Achmed's gentle gaze rested upon the speaker abstractedly. It seemed as if, while the Chief Mufti was speaking, he had not heard a single word of the passionate discourse that had been addressed to him.

"My faithful servants!" said he, smiling pleasantly, "this day is to me a day of felicity. The Sultana Asseki at dawn to-day saw a vision worthy of being realised. A dazzling festival was being celebrated in the streets of Stambul, and the whole city shone in the illumination thereof. The gardens of the puspang-trees and the courtyards of the kiosks around the Sweet Waters were bright with the radiance of lamps and tulips. Waving palm-trees and gardens full of sugar-flowers traversed the streets, and galleys and fortresses perambulated the piazzas on wheels. That dream was too lovely to remain a dream. It must be made a reality."

The Chief Mufti folded his hands across his breast and bent low before the Padishah.

"Allah Akbar! Allah Kerim! God is mighty. Be it even as thou dost command! May the sun rise in the west if it be thy will, oh Padishah!" And the Chief Mufti drew aside and was silent.

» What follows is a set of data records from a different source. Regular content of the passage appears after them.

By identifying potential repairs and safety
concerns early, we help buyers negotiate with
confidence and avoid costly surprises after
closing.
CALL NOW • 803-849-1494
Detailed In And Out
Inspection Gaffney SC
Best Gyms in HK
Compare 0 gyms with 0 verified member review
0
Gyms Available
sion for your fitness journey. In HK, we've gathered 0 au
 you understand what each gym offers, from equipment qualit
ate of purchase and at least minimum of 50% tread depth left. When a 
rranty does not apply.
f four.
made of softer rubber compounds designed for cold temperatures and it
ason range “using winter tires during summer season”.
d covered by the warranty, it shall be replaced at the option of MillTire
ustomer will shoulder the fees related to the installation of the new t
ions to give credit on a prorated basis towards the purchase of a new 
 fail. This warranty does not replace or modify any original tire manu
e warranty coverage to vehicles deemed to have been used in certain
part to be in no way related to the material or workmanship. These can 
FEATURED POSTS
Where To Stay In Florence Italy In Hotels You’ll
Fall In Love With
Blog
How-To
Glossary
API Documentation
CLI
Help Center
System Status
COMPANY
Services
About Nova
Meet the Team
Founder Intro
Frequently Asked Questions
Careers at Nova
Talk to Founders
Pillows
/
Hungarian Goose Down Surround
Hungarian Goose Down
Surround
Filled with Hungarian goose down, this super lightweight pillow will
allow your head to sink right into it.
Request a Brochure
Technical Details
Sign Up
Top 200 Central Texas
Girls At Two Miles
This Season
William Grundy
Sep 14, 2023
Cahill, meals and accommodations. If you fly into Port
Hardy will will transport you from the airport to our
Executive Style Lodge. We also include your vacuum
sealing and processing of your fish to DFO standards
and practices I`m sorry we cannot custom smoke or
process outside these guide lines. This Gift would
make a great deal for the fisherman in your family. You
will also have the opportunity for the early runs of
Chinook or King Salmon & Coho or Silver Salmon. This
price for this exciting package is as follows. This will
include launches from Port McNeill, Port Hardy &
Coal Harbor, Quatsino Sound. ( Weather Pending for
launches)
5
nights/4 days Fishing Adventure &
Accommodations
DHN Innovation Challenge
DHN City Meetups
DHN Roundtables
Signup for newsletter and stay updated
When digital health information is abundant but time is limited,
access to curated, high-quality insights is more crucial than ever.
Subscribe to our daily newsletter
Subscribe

But the aged Grand Vizier, Damad Ibrahim, came forward, and drying his tearful eyes with the corner of his kaftan, stood sorrowfully in front of the Padishah. And these were his words:

"Oh! my master! Allah hath appointed certain days for rejoicing, and certain other days for mourning, and 'tis not well to confuse the one with the other. Just now there is no occasion for rejoicing, but all the more occasion for mourning. Woeful tidings, like dark clouds presaging a storm, are coming in from every corner of the Empire—conflagrations, pestilences, earthquakes, inundations, hurricanes—alarm and agitate the people. Only this very week the fairest part of Stambul, close to the Chojabasha, was burnt to the ground; and only a few weeks ago the same fate befell the suburb of Ejub along the whole length of the sea-front, and that, too, at the very time when the other part of the city was illuminated in honour of the birthday of Prince Murad. In Gallipoli a thunder-bolt struck the powder-magazine, and five hundred workmen were blown into the air. The Kiagadehane brook, in a single night, swelled to such an extent as to inundate the whole valley of Sweet Waters, and a whole park of artillery was swept away by the flood. And know also, oh Padishah, that, but the other day, a new island rose up from the sea beside the island of Santorin, and this new island has grown larger and larger during three successive months, and all the time it was growing, the ground beneath Stambul quaked and trembled. These are no good omens, oh, my master! and if thou wilt lend thine ears to the counsel of thy faithful servant, thou wilt proclaim a day of penance and fasting instead of a feast-day, for evil days are coming upon Stambul. The voice of the enemy can be heard on all our borders, from the banks of the Danube as well as from beside the waters of the Pruth, from among the mountains of Erivan as well as from beyond the islands of the Archipelago; and if every Mussulman had ten hands and every one of the ten held a sword, we should still have enough to do to defend thy Empire. Bear, oh Padishah! with my grey hairs, and pardon my temerity. I see Stambul in the midst of flames every time it is illuminated for a festival, and full of consternation, I cry to thee and to the Prophet, 'Send us help and that right soon.'"

Sultan Achmed continued all the time to smile most graciously.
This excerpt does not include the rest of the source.